In order to the rely on the defense of self-defense the defendant does not have to back away from a situation or there is no requirement for the defendant to withdraw prior to using reasonable force or force that is necessary i.e. there is no duty to retreat.
While it goes to show or demonstrate that the defendant was acting in good faith there is no requirement that the defendant should retreat prior to the situation getting out of hand or out of control.
In R v Bird (1985) the defendant was at a party when her ex-boyfriend turned up with his new girlfriend. He approached the defendant and a heated argument ensued and the defendant asked him to leave. He did so but returned later and the argument flared up again and got more heated.
The defendant got so worked up that she poured her drink over her ex-boyfriend and he retaliated by slapping her and pining her to the wall. The defendant responded by punching him in the eye and when she did so, the glass in her hand broke and caused him to go blind in one eye.

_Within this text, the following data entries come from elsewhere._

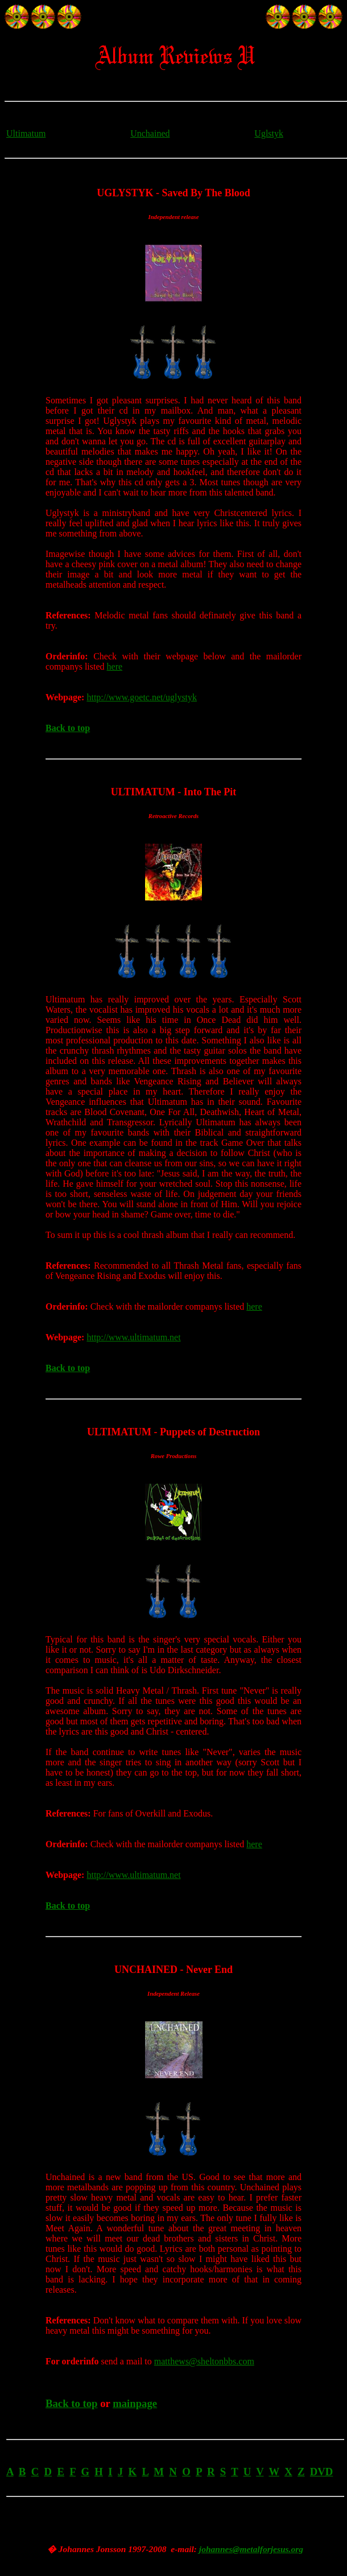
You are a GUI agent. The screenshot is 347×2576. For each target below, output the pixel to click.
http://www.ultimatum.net (133, 1337)
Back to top (68, 728)
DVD (321, 2472)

The defendant was charged under s20 of the Offences Against Person Act (1861). The trial judge directed the jury to the effect that in order for the defendant to rely on the defense of self defense she must have backed away or retreated at the time the argument got heated. The jury accordingly convicted the defendant and the defendant appealed on the grounds that in order for her to rely on the defense of self-defense there is no need to demonstrate an unwillingness to fight.
The appeal was allowed and the conviction was quashed. While an unwillingness to fight or backing away from an explosive situation goes to demonstrate that the defendant was acting in good faith, there was no legal obligation that compelled her to do so or it was not absolutely necessary that she did so.